To expand (and paraphrase) Richard Federico's comment on how the world's elite travel preferences have changed from "just passing through" to "buy a condo for the working and servant classes to drool over" - it appears that, for this new gauche set of nouveau riche, it's more than just showing off the luxuries that they wrest away from the rest of us...there is a sense of an imperious "you -- stay over there," subliminal messaging that inhabits these new luxury spaces. Places like the Plaza Hotel, the St. Regis and the Waldorf Astoria had a grandeur that was as hospitable as the inclinations of their elite patrons; the upper-class of this time were brought up to be gracious, tasteful and mannerly; never crude, vulgar, and ostentatious. These establishments never asked if you were tourist or local. Most times you didn't even have to spend the night in order to experience its opulence. That warmth, graciousness and accessibility are the key points missing now with much of the new luxury design of today.

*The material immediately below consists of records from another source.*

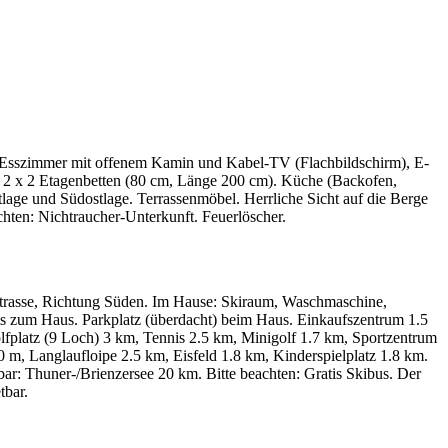
-/Esszimmer mit offenem Kamin und Kabel-TV (Flachbildschirm), E-
2 x 2 Etagenbetten (80 cm, Länge 200 cm). Küche (Backofen,
lage und Südostlage. Terrassenmöbel. Herrliche Sicht auf die Berge
chten: Nichtraucher-Unterkunft. Feuerlöscher.
Strasse, Richtung Süden. Im Hause: Skiraum, Waschmaschine,
is zum Haus. Parkplatz (überdacht) beim Haus. Einkaufszentrum 1.5
lfplatz (9 Loch) 3 km, Tennis 2.5 km, Minigolf 1.7 km, Sportzentrum
 m, Langlaufloipe 2.5 km, Eisfeld 1.8 km, Kinderspielplatz 1.8 km.
ar: Thuner-/Brienzersee 20 km. Bitte beachten: Gratis Skibus. Der
tbar.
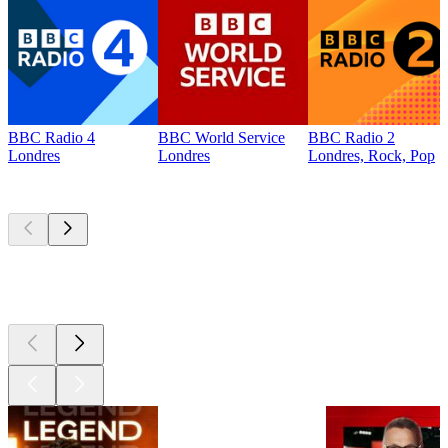
BBC Radio 4
BBC World Service
BBC Radio 2
Londres
Londres
Londres, Rock, Pop
Les meilleurs
podcasts
Les meilleurs
podcasts
Les meilleurs
podcasts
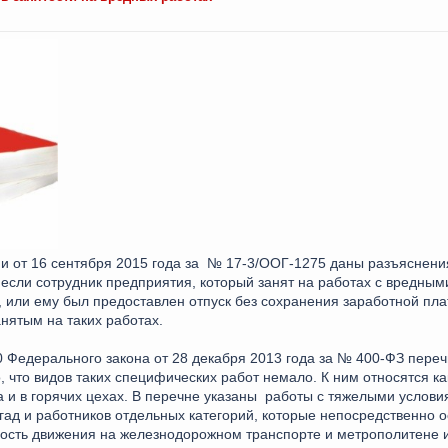
и от 16 сентября 2015 года за № 17-3/ООГ-1275 даны разъяснени
, если сотрудник предприятия, который занят на работах с вредны
, или ему был предоставлен отпуск без сохранения заработной пла
нятым на таких работах.
 30 Федерального закона от 28 декабря 2013 года за № 400-ФЗ пер
, что видов таких специфических работ немало. К ним относятся ка
 и в горячих цехах. В перечне указаны работы с тяжелыми услови
гад и работников отдельных категорий, которые непосредственно
ость движения на железнодорожном транспорте и метрополитене и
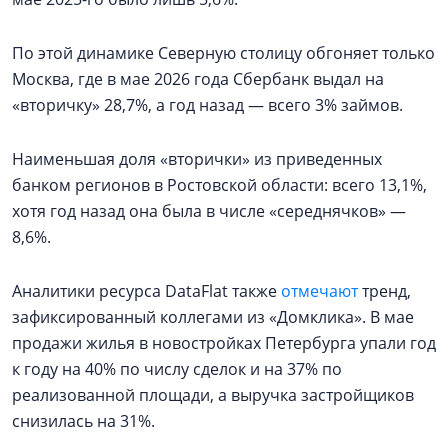
По этой динамике Северную столицу обгоняет только
Москва, где в мае 2026 года Сбербанк выдал на
«вторичку» 28,7%, а год назад — всего 3% займов.
Наименьшая доля «вторички» из приведенных
банком регионов в Ростовской области: всего 13,1%,
хотя год назад она была в числе «середнячков» —
8,6%.
Аналитики ресурса DataFlat также
отмечают
тренд,
зафиксированный коллегами из «Домклика». В мае
продажи жилья в новостройках Петербурга упали год
к году на 40% по числу сделок и на 37% по
реализованной площади, а выручка застройщиков
снизилась на 31%.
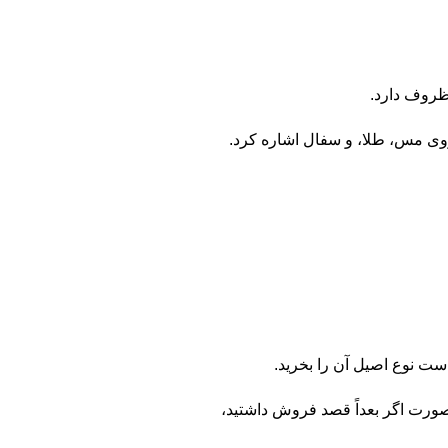
ظروف دارد.
 روی مس، طلا، و سفال اشاره کرد.
ست نوع اصیل آن را بخرید.
 صورت اگر بعداً قصد فروش داشتید،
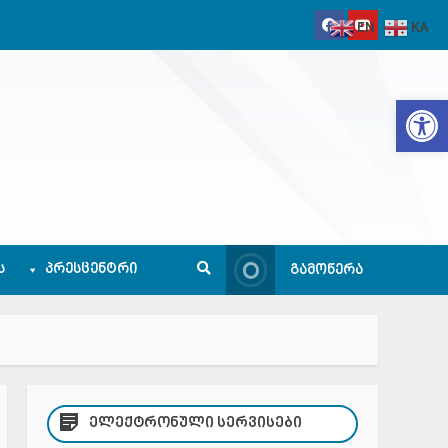
EN
KA
Op
Ს
ᲞᲠᲔᲡᲪᲔᲜᲢᲠᲘ
ᲒᲐᲛᲝᲬᲔᲠᲐ
ᲔᲚᲔᲥᲢᲠᲝᲜᲣᲚᲘ ᲡᲔᲠᲕᲘᲡᲔᲑᲘ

I read the Surface article. Beautifully written, and it drove home the above to me as I remembered my days as a fourteen year old girl with a camera, going to the Plaza and the St. Regis with no one batting an eye. These hotels felt like home away from home for me. Wood paneled rooms are warm; so are upholstered chairs, large jacquard couches, and even gold filigree. Their history was imprinted in each chair, in each table, in the carvings of each room. This kind of historic luxury is welcoming and magical. It invites you to relax, have a brandy and look at it's design and creation. You were encouraged to be curious. You look now at these uninspired battery-shaped towers with all of the glass, steel, and chrome (not to mention so much GRAY, WHITE, and ICE BLUE everywhere), and you get the distinct chill of hostility. Looking in the reflective glass of a nouveau riche condominium that absolutely refuses to let you see anyone other than yourself, and the distinct sense of "Fuck you, knave. You can't sit with us. Don’t ask any questions," is a hushed whisper that rings loud and clear. The High Line is a perfect example of this - a hallway of oversized condominiums blocking what would have been a magnificent city view - this clearly emphasizes the "This city is OURS, and you don't belong here," context that Mayor Bloomberg sought to cement as the new New York attitude, which is his very own elitist worldview. It is seen in the absurd furniture designs of today - the stark, minimalist design with its sharp angles and corners, that appears as though it has been made to mock the very experience of being human - the dainty, abstract-shaped chairs, couches, and tables designed not for warm hospitality but to remind you that your time in any given space you are allowed to access is limited, because for the owner time is money and that is far more important than wasting time coming down to earth and, heaven's forbid, become human for once. This robotic disconnection from one's own humanity is what plays out in today's luxury design; it's message a subliminal one that drives the attitudes of these elite, since the contempt rife in the message of "You can't sit with US," is not something that they believe they have to tell you in words - you should already know that your sort is not welcome in their glossy, inhuman world, and they leave it up to their rooms to tell you that – without the elite never having to step foot in them.

Pam Felcher said...

Now it's opening in LA, so you know it's really over.